# [TASK BRIEF]
Which lines in the listing below contain "mais"? Copy each of them.
··· EXCERPTED DATA ···
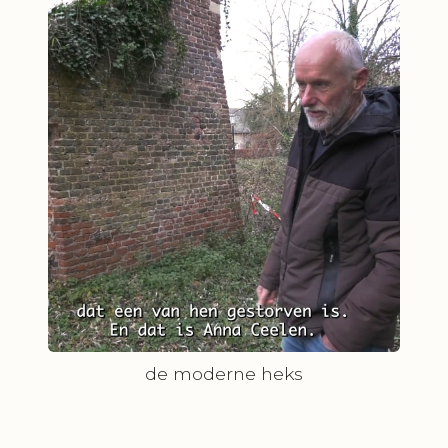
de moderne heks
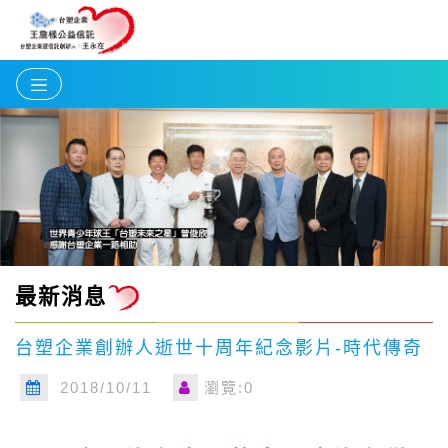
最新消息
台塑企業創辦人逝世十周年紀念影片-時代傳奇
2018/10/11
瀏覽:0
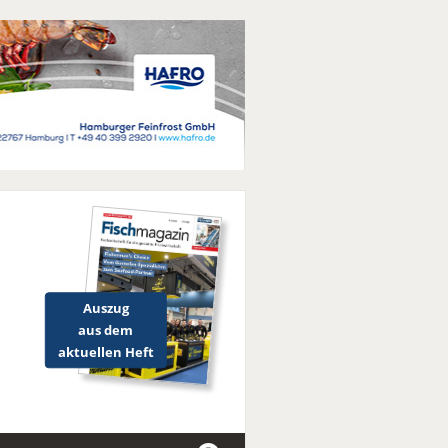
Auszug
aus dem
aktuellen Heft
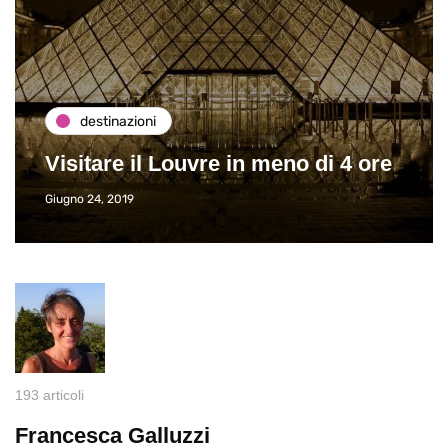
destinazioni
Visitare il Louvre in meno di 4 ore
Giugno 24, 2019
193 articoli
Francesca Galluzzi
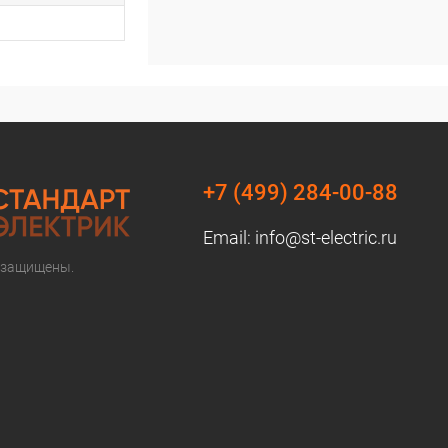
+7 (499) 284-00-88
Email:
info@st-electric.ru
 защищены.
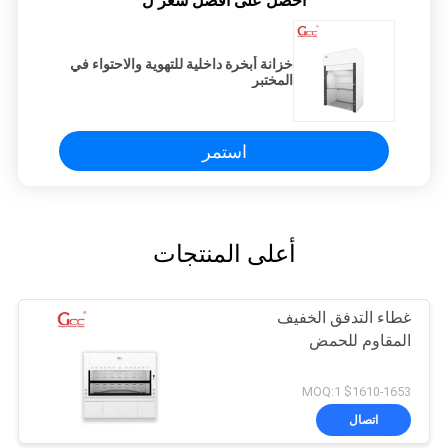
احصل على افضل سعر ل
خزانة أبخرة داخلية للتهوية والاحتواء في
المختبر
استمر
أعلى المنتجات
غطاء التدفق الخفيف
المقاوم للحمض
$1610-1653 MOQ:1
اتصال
···
··· EXCERPTED DATA ···
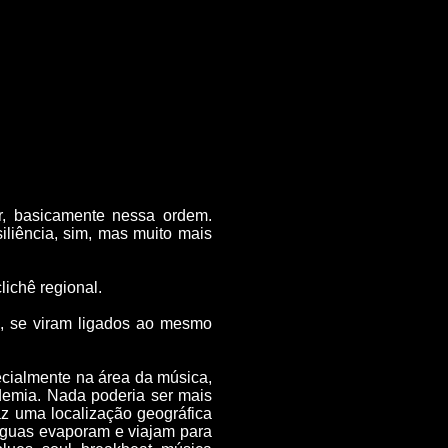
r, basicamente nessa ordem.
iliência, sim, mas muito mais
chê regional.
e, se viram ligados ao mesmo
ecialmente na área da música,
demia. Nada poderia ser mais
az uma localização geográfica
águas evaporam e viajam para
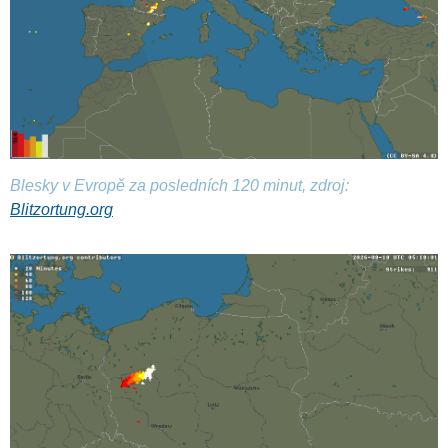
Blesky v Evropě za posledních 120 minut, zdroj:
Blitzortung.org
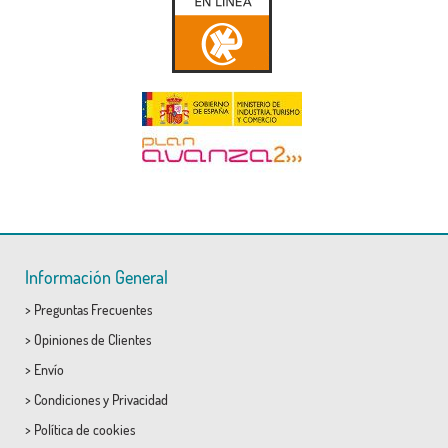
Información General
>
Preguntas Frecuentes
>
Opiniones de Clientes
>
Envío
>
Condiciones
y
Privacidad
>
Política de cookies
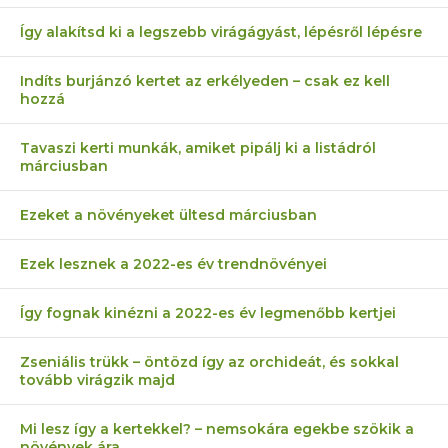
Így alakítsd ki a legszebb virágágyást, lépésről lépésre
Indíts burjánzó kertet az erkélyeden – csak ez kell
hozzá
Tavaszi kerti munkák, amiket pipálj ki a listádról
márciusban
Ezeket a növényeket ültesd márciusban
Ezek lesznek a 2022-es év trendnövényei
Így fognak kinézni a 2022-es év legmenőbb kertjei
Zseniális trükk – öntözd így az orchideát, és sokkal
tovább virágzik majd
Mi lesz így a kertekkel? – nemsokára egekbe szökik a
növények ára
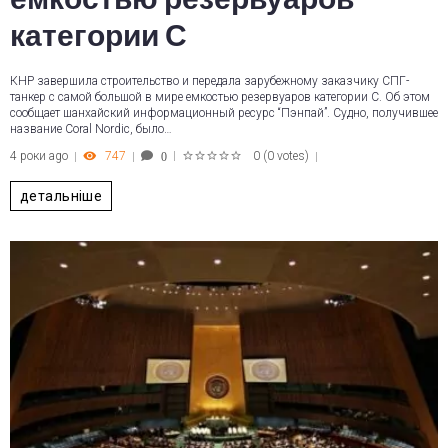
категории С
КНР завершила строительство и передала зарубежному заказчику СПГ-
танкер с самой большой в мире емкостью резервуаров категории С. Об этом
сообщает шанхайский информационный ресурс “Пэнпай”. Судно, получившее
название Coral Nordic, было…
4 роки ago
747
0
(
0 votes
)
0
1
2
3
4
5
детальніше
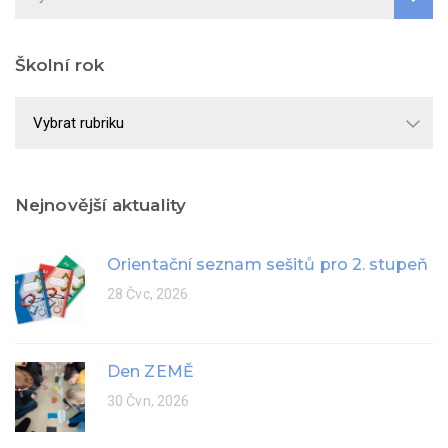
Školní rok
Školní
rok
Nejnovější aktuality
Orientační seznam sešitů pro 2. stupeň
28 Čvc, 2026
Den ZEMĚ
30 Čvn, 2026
···
# [ANSWER TO THE EXERCISE]
iliência, sim, mas muito mais
demia. Nada poderia ser mais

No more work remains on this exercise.